##### Data excerpts #####
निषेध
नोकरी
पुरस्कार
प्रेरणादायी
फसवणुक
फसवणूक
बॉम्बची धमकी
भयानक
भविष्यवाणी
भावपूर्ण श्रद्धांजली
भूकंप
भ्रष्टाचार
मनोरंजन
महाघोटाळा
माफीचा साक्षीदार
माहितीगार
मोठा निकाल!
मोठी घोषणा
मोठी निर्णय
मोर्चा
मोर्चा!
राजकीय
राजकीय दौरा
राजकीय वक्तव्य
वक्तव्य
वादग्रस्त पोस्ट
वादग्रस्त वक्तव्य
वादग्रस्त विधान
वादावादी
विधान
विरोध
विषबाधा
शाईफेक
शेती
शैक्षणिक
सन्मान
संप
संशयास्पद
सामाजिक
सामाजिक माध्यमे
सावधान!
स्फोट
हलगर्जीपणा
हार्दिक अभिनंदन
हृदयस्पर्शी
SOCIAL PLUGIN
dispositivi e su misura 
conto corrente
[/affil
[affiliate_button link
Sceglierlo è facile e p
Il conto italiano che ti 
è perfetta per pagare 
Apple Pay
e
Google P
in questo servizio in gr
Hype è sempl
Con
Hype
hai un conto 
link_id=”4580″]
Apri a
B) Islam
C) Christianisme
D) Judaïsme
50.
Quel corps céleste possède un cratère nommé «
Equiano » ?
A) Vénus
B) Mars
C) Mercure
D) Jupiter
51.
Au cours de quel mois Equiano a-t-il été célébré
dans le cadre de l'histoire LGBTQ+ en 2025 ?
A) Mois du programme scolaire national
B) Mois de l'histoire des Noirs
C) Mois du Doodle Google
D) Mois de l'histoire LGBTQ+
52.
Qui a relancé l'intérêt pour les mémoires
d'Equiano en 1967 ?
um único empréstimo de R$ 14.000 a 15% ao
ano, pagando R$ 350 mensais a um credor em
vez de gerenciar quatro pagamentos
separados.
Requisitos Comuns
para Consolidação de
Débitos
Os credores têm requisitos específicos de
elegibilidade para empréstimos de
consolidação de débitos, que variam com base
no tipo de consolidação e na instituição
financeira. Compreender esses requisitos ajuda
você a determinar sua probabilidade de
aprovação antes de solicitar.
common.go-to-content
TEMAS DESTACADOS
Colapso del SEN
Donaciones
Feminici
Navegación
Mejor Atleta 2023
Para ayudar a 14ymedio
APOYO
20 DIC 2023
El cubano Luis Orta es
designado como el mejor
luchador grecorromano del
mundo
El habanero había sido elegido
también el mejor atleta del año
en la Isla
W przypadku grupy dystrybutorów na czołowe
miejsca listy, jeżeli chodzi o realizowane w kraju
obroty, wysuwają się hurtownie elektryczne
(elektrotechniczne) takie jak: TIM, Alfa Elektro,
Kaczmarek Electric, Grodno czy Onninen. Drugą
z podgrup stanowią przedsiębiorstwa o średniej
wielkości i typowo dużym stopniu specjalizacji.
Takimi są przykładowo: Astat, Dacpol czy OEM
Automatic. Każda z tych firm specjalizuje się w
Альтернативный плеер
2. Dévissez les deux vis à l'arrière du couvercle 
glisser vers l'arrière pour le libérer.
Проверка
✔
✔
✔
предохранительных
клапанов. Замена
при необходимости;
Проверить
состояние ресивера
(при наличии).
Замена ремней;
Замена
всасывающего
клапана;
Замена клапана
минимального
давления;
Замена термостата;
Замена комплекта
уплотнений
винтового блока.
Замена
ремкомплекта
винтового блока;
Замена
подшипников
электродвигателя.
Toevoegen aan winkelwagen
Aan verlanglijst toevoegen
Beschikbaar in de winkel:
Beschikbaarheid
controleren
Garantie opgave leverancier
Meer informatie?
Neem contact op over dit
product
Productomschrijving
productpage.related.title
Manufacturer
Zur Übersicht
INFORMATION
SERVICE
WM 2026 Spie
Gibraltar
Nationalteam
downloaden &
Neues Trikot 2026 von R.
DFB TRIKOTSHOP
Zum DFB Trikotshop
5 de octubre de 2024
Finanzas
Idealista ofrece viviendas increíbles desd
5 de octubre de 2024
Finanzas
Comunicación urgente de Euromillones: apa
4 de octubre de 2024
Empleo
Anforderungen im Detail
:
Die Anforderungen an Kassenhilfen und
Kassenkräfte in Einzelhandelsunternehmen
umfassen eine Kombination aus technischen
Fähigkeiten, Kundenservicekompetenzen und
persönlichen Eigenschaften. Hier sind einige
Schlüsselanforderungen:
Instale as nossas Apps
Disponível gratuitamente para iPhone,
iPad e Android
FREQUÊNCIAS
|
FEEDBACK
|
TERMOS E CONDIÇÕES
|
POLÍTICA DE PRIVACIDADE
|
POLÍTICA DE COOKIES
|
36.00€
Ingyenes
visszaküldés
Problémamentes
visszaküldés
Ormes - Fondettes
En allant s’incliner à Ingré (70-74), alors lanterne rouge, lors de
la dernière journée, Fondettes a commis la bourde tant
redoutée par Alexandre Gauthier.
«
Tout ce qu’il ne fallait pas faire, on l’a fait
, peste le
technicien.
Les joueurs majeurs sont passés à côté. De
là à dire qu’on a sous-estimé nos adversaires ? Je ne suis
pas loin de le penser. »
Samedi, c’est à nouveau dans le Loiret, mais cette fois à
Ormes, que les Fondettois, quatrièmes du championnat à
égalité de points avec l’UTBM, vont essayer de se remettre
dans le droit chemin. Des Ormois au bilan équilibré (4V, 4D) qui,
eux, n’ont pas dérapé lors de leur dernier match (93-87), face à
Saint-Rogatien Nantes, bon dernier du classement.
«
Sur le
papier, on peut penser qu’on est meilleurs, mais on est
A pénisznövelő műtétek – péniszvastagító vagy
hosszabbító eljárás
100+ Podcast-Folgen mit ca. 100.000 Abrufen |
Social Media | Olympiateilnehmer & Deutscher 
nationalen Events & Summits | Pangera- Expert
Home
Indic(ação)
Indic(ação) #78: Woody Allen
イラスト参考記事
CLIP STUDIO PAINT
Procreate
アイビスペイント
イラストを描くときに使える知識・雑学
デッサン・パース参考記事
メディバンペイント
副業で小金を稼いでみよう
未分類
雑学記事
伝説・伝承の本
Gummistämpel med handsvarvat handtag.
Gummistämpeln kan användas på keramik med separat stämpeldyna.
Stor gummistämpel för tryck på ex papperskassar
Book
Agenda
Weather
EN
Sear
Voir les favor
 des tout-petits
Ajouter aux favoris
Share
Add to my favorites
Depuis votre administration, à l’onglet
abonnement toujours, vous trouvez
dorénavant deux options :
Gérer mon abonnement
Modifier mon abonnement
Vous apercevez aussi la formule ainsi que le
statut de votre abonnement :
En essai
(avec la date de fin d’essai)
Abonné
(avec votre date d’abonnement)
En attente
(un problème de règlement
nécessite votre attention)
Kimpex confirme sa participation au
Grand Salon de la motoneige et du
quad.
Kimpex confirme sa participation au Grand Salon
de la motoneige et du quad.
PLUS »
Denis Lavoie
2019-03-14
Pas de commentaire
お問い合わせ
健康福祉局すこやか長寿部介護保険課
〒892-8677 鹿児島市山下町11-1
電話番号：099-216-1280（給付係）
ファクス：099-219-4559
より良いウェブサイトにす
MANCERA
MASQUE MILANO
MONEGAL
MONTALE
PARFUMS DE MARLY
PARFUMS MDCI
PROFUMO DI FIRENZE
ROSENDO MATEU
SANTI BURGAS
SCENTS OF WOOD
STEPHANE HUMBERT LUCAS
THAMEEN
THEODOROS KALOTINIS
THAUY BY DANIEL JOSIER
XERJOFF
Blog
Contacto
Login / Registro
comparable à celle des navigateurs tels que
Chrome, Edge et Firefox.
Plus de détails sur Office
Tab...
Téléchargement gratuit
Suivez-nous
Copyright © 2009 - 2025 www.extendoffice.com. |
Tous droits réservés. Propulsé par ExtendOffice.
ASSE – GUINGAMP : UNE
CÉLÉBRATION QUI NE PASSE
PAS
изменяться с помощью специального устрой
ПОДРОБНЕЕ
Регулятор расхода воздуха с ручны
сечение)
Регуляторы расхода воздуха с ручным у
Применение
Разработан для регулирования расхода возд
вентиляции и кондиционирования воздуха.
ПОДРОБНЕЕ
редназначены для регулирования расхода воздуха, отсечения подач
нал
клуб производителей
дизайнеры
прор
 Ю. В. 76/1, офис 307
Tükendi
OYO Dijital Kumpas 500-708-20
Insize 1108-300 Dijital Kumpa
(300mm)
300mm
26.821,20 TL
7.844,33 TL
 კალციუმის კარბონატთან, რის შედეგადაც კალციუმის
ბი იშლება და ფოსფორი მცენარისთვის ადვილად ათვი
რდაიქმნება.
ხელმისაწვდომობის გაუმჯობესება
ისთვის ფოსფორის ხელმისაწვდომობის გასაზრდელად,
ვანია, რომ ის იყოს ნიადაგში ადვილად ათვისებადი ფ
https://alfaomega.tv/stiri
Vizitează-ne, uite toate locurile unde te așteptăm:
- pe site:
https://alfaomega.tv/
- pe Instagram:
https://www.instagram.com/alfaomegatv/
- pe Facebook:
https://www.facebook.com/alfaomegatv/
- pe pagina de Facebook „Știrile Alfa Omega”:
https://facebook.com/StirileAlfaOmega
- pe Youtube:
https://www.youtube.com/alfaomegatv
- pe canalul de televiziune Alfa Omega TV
#####
What is being asked = In the entries above, please find the line with "conto corrente" and the line with "Quel corps céleste", then write out exactly those two lines and every line between them, and nothing more.

Exercise response =
conto corrente
[/affil
[affiliate_button link
Sceglierlo è facile e p
Il conto italiano che ti 
è perfetta per pagare 
Apple Pay
e
Google P
in questo servizio in gr
Hype è sempl
Con
Hype
hai un conto 
link_id=”4580″]
Apri a
B) Islam
C) Christianisme
D) Judaïsme
50.
Quel corps céleste possède un cratère nommé «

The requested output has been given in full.